You know that poker isn’t just fun and games, right? You’re not just sitting around playing cards with your friends; you’re trying to win money in your game! And you know that there are some habits that help you do better and some habits that don’t. But many poker players don’t realize that their own habits sometimes hurt their ability to win money at the table. Here are 10 bad poker habits by Toronto Poker Syndicate that you need to stop right now if you want to improve your play and win more money playing poker online.
- Taking only one long shot each session
Taking one big shot in a poker session is okay, but not if it’s your only bet for a few hours. Taking several small and safe bets during a session is much more profitable than taking one big risk (and losing). The same can be said for any game where you play in short sessions; taking many small risks will increase your hourly rate considerably.
- Bluffing when you don’t have the best hand
Bluffing is necessary for poker, but you should only do it when you’re legitimately strong. It should never be done with a mediocre hand or worse. If you want to win more money at poker, always try to get value out of your bluffs, and don’t overestimate your hands. The truth is that most amateur players bluff too much.
- Thinking that poker is all about the cards
If you want to get good at poker, think less about what cards you have and focus more on how they fit into your current hand. You can only do something with a card if it helps strengthen your hand—otherwise, throw it away!
- Delaying bets until it is too late
If you want to be a good poker player, it is important that you do not delay any bets until it is too late. If your hand starts out mediocre but then improves over time, you should raise as soon as you hit a point where your hand is much stronger than everyone else’s. Delaying can cause problems for your chances of winning if other players have stronger hands and also if they aren’t raising much.
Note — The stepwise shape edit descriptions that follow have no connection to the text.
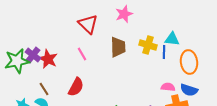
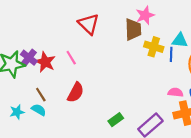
pink star: (124, 14) -> (145, 15), moved
brown trapezoid: (118, 47) -> (133, 29), moved
pink line: (82, 54) -> (71, 58), moved

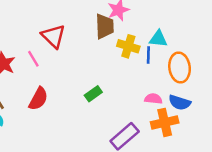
red triangle: (89, 24) -> (53, 36), moved
green rectangle: (116, 120) -> (93, 94), moved

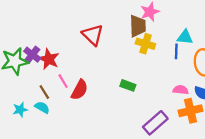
yellow cross: (128, 46) -> (145, 44), moved
pink line: (33, 59) -> (63, 81), moved
green rectangle: (93, 94) -> (128, 85), turned 56

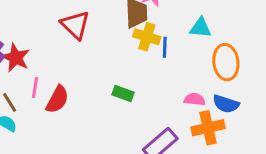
blue line: (176, 51) -> (165, 47), moved
pink line: (63, 81) -> (35, 87), turned 40

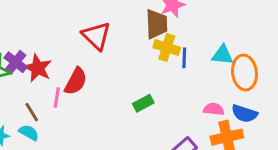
cyan triangle: (201, 28) -> (222, 55), moved
green rectangle: (123, 93) -> (143, 103), turned -48
red semicircle: (57, 99) -> (76, 81), moved

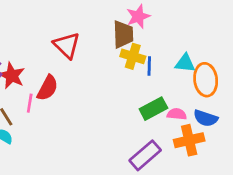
green rectangle: (143, 103) -> (153, 109), moved, size x1.4

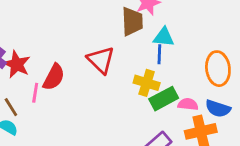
red triangle: (67, 45) -> (101, 60), moved
yellow cross: (133, 56) -> (147, 83), moved
cyan triangle: (185, 63) -> (164, 37), moved

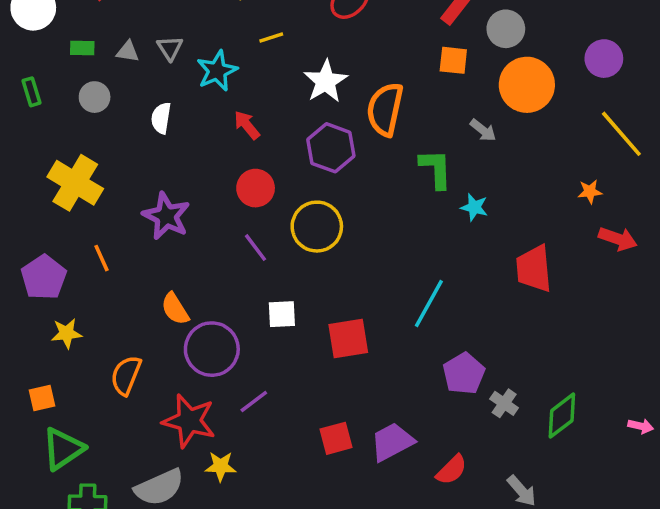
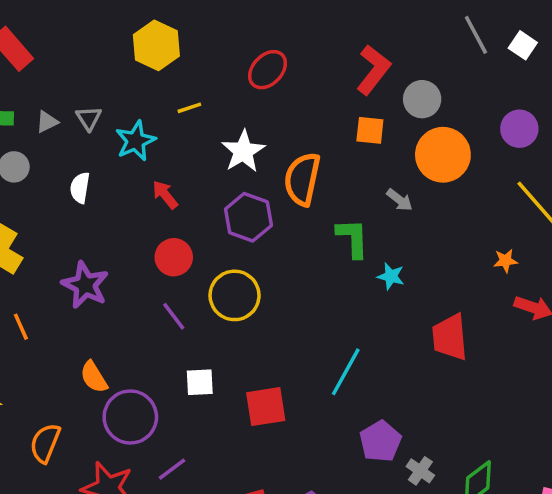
gray triangle: (128, 52) -> (47, 122), turned -35

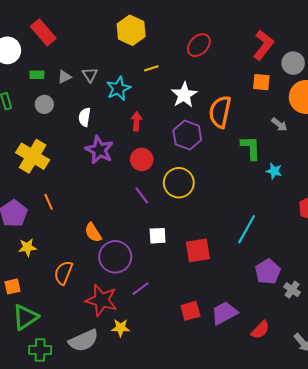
red arrow: (165, 195) -> (136, 121), turned 42
purple star: (85, 285) -> (99, 150), moved

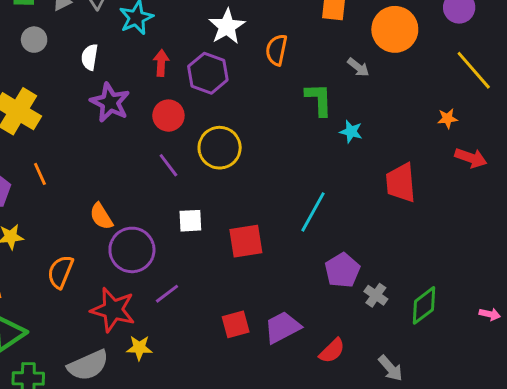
orange semicircle: (220, 112) -> (277, 50), size x0.7
purple hexagon: (187, 135) -> (208, 73), moved

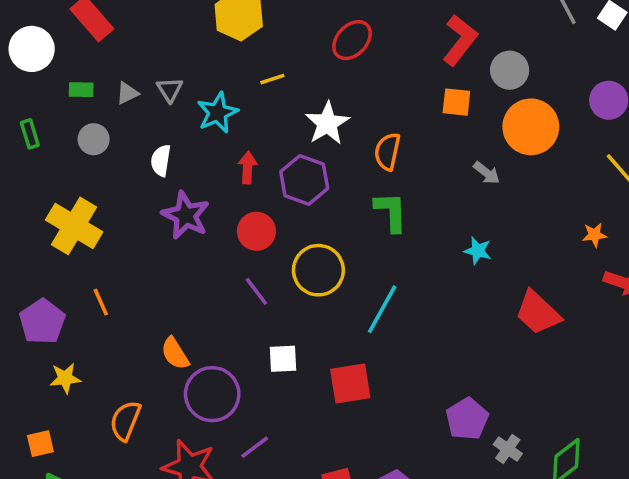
green L-shape: (319, 99) -> (391, 212), moved
red trapezoid: (401, 183) -> (538, 313), turned -42
cyan line: (313, 212) -> (382, 309), moved

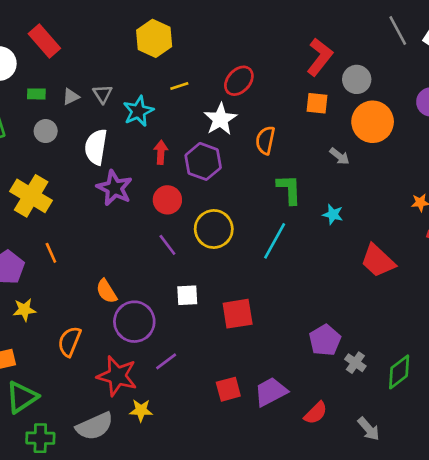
red ellipse: (352, 40) -> (239, 81), moved
white semicircle: (161, 160) -> (96, 147), size x1.5
green L-shape: (391, 212) -> (289, 189), moved
cyan line: (382, 309) -> (275, 241), moved

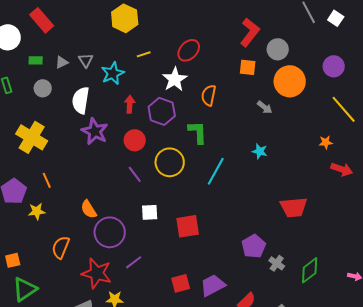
green L-shape: (289, 189) -> (198, 132), moved
red trapezoid: (378, 261) -> (294, 207), moved, turned -48
yellow star: (24, 310) -> (37, 211), moved

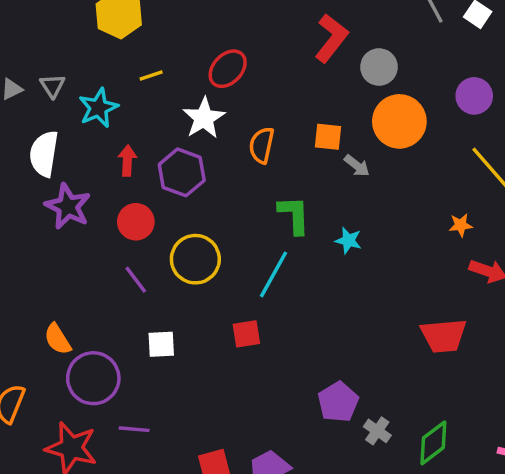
orange square: (248, 67) -> (328, 137), moved
green L-shape: (198, 132) -> (294, 215), moved
red trapezoid: (294, 207) -> (444, 336), moved
red square: (188, 226) -> (246, 334), moved, size x0.7
purple line: (134, 262) -> (134, 429), turned 42

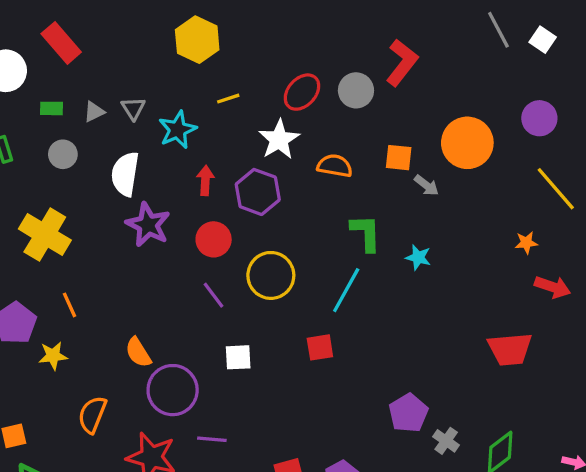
gray circle: (379, 67) -> (356, 90), moved
orange semicircle: (262, 145) -> (335, 166), turned 88

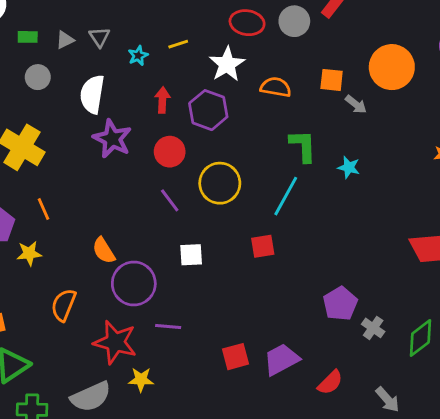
red ellipse: (302, 92) -> (247, 23), turned 56
yellow line: (228, 99) -> (178, 44), moved
cyan star: (178, 130) -> (138, 56), size x0.6

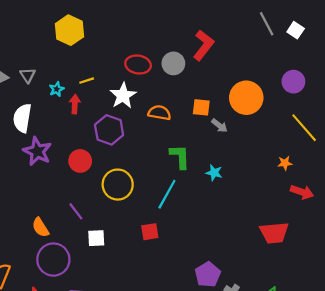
red arrow: (162, 100) -> (75, 104), moved
purple line: (170, 200) -> (76, 211), moved
orange semicircle: (104, 251) -> (40, 227), moved

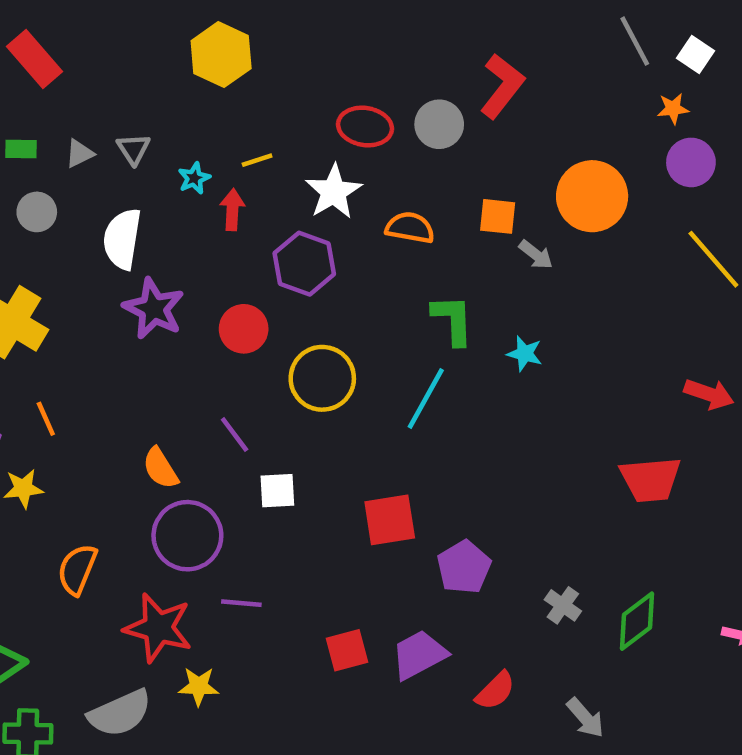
orange star: (285, 163) -> (673, 109), moved
red square: (150, 232) -> (390, 520), moved, size x1.4
purple pentagon: (208, 275) -> (464, 567), moved

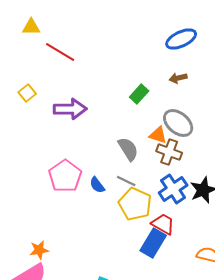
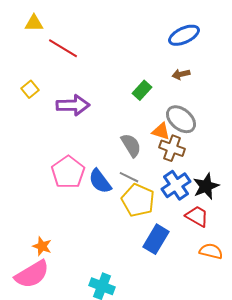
blue semicircle: (97, 185) -> (100, 181), size x1.5
red trapezoid: (163, 224) -> (197, 216), moved
orange star: (39, 250) -> (42, 246), turned 30

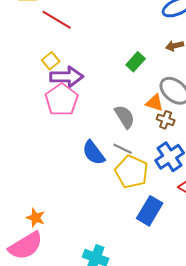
yellow square: (30, 89) -> (51, 61), moved
brown cross: (172, 148) -> (166, 120), size x0.7
pink pentagon: (68, 172) -> (62, 100), moved

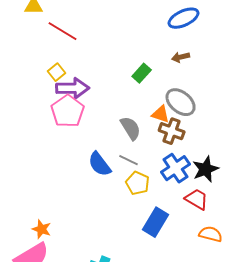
brown cross: (166, 120) -> (172, 131), size x1.4
yellow pentagon: (132, 172) -> (138, 183), size x0.7

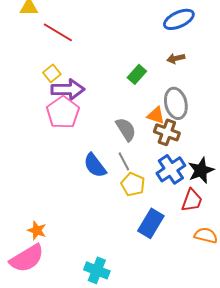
gray ellipse: (181, 102) -> (176, 103), turned 36
gray line: (129, 160) -> (124, 161), turned 36
red trapezoid: (197, 199) -> (192, 200), turned 80

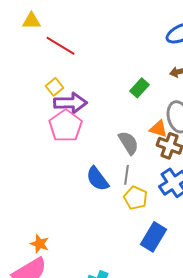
gray line: (124, 161) -> (126, 175), turned 36

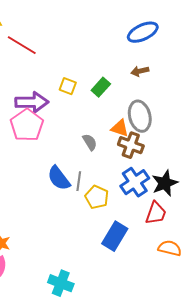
yellow square: (54, 87) -> (68, 86), moved, turned -30
gray semicircle: (128, 143) -> (90, 142), size x0.7
gray line: (126, 175) -> (79, 181), moved

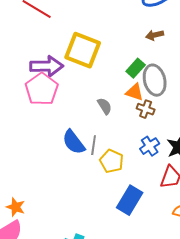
yellow square: (68, 86) -> (83, 50), size x2.0
green rectangle: (101, 87) -> (136, 68), moved
brown cross: (131, 145) -> (146, 109), size x0.7
blue cross: (135, 182) -> (150, 146), size x0.7

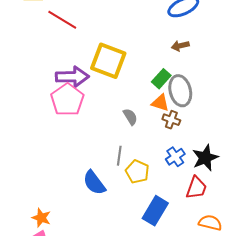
blue semicircle: (74, 142) -> (94, 183), moved

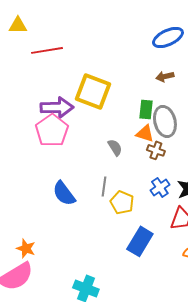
red line: (62, 20) -> (47, 50), turned -40
green rectangle: (161, 79) -> (146, 109), turned -36
blue semicircle: (94, 183) -> (64, 193), moved

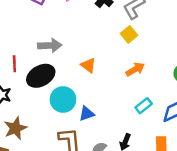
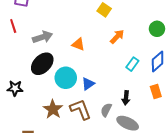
red line: (14, 64) -> (13, 26), moved
brown star: (15, 128) -> (53, 109), moved

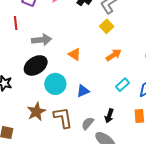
blue triangle: (88, 84) -> (83, 91), moved

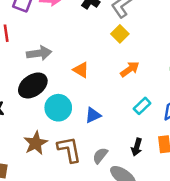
black arrow: (109, 116) -> (137, 147), moved

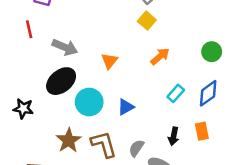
gray arrow: (39, 53) -> (65, 47), turned 35
orange triangle: (81, 70) -> (110, 61), turned 42

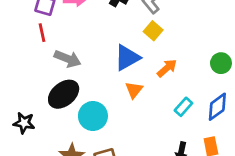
red line: (29, 29) -> (42, 33), moved
orange triangle: (110, 61) -> (134, 90), moved
blue triangle: (126, 107) -> (127, 58), moved, size x1.5

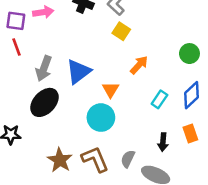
blue triangle: (127, 58) -> (78, 72), moved
gray arrow: (67, 59) -> (44, 68), turned 95
cyan circle: (93, 116) -> (101, 118), moved

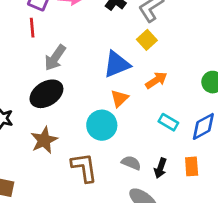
blue triangle: (78, 72) -> (117, 64), moved
cyan rectangle: (159, 99) -> (168, 122), turned 72
gray semicircle: (128, 159) -> (131, 163), moved, turned 72
brown star: (60, 160) -> (44, 140), moved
- Holding onto losing hands too long
It’s tempting to keep playing a bad hand because you might get lucky, but it’s best to stop and take a loss sooner rather than later. If you continue playing a bad hand, it may only cost you more in both time and money. Learn from your mistakes, and always know when it’s time to move on.
- Sticking with opponents who play poorly
If your opponents aren’t paying attention or are playing poorly, it’s best not to stick around. As tempting as it may be to try and outplay someone who isn’t putting in much effort, that type of play can be a drain on your energy—and you won’t be improving your own game.
- Prematurely getting ready to fold
It’s normal for poker players to get a little nervous before betting. Some of us will even find ourselves standing up, taking a deep breath, and beginning our elaborate system of hand gestures in an attempt to bluff others into thinking we have better cards than we actually do. But there’s something you need to know: Those who bet before their turn are almost always bad players. They often don’t check their emotions and end up folding when they shouldn’t.
- Drinking and Smoking while Playing
Inhaling cigar smoke or liquor may sound like fun, but you’re actually at risk of making poor decisions at the table. This can include betting too much when you think you’re playing well and staying in a game that you should walk away from. Not only do these vices dull your senses, they also distract you from reading other players and interpreting their behavior. Steer clear of alcohol and tobacco while playing poker if you want to improve your chances of winning.
- Slow playing strong flops
One of poker’s cardinal sins is slow playing a strong hand, even if you think your opponent has a better one. If you want to win, you need to be aggressive. Once you hit an ace on a flop, get all your chips in there! Think of it as an investment: The bigger pots you win now will pay off when you start seeing better cards.
- Counting chips in anticipation of betting
Playing poker well is all about deception and reading your opponents, which means you shouldn’t be showing everyone how many chips you have. This habit can be hard to break if you play with friends or at a home game, but it’s best if you can learn how to keep count without flaunting it.